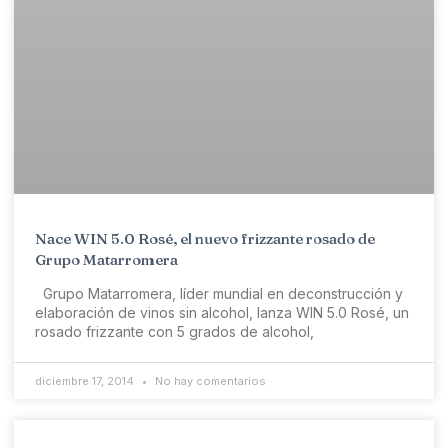
Nace WIN 5.0 Rosé, el nuevo frizzante rosado de
Grupo Matarromera
Grupo Matarromera, líder mundial en deconstrucción y
elaboración de vinos sin alcohol, lanza WIN 5.0 Rosé, un
rosado frizzante con 5 grados de alcohol,
diciembre 17, 2014
No hay comentarios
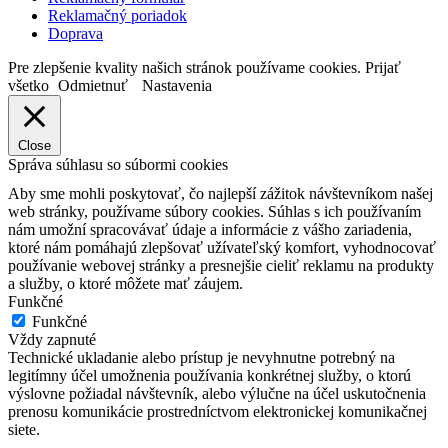
Reklamačný poriadok
Doprava
Pre zlepšenie kvality našich stránok používame cookies.
Prijať
všetko
Odmietnuť
Nastavenia
Close
Správa súhlasu so súbormi cookies
Aby sme mohli poskytovať, čo najlepší zážitok návštevníkom našej
web stránky, používame súbory cookies. Súhlas s ich používaním
nám umožní spracovávať údaje a informácie z vášho zariadenia,
ktoré nám pomáhajú zlepšovať užívateľský komfort, vyhodnocovať
používanie webovej stránky a presnejšie cieliť reklamu na produkty
a služby, o ktoré môžete mať záujem.
Funkčné
Funkčné
Vždy zapnuté
Technické ukladanie alebo prístup je nevyhnutne potrebný na
legitímny účel umožnenia používania konkrétnej služby, o ktorú
výslovne požiadal návštevník, alebo výlučne na účel uskutočnenia
prenosu komunikácie prostredníctvom elektronickej komunikačnej
siete.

******************************

TASK GOAL
Lines that hold the word "Rosé" are the ones to copy from the entries above.

RESPONSE BOX
Nace WIN 5.0 Rosé, el nuevo frizzante rosado de
elaboración de vinos sin alcohol, lanza WIN 5.0 Rosé, un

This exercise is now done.